I realized on Monday that Obscure Media Monday was slightly over a year old. In that time I wrote 32 entries. I should post more often, or at least more regularly. I’ve been shooting for every-other week and posting less than when I was trying to post every week. *shrug* Human beings seem to harbor the desire to share their opinions with others. It’s been fun to occasionally have someone say, “Hey, that sounds cool. I’ll check that out.” To wit: OMM Anniversary Updates
Since I haven’t posted anything about ebooks and ebook readers in a while:
Will today’s eBook readers be obsolete? | PC Mike – Tech News and Reviews
I’ve been an early adapter of this technology, globbing on to the first Kindle when it came out two years ago. Since then, there have been two new versions and some of the latest improvements aren’t compatible with my older Kindle. I paid about $350 for it in 2007 and, while it’s still quite usable, I’m somewhat frustrated that, well, it’s been left behind in the technodust.
Eric and I were talking about the Kindle in particular last night, regarding how long its working life might be from a physical standpoint. In another three years, will the originals start getting glitchy? I suppose it might not matter if the stream of upgrade/obsolescence is fast-moving enough. Which raises the question: If I buy a $350 piece of personal electronics, how long should I expect it to be useful?

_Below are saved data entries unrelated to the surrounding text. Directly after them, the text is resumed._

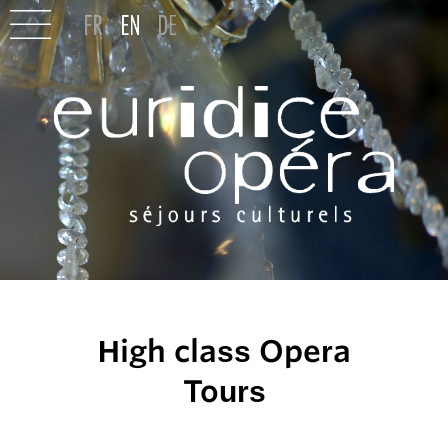
High class Opera
Tours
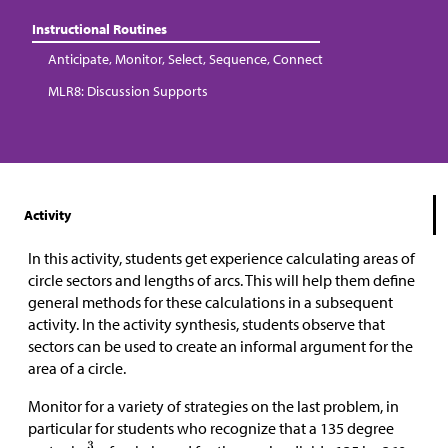
Instructional Routines
Anticipate, Monitor, Select, Sequence, Connect
MLR8: Discussion Supports
Activity
In this activity, students get experience calculating areas of
circle sectors and lengths of arcs. This will help them define
general methods for these calculations in a subsequent
activity. In the activity synthesis, students observe that
sectors can be used to create an informal argument for the
area of a circle.
Monitor for a variety of strategies on the last problem, in
particular for students who recognize that a 135 degree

Is that length of time getting shorter?
Book #21 – Slippage by Harlan Ellison
It’s been a while since I’ve read much Ellison beyond re-reading “The Paladin of the Lost Hour” or the occasional essay. I’ve read many short stories this year, and honestly, the best of them weren’t in this anthology. And such is my experience with Ellison in general. Sometimes, his writing clicks with me. Other times, I can take him or leave him. I did enjoy “Where I Shall Dwell in the Next World,” in which Ellison gives a glimpse of his process in relation to a couple of short-shorts. The benefit I do get from him is in the periphery things. There was mention of “One Ordinary Day, with Peanuts” by Shirley Jackson (a story I had on hand and read — very enjoyable!) and of Gerald Kersh. Interestingly, back in 1997 when Slippage was published, Kersh was out-of-print and perhaps close to being forgotten. Now, he’s available at Amazon.com and there are several web pages devoted to him. I wonder if that would have occurred in the absence of the internet, the thing with which Ellison and other fantasists have an extremely contentious relationship.
Could it be that the internet, that downfall-of-civilization, actually helps us share the things we find important or, at least, enjoyable?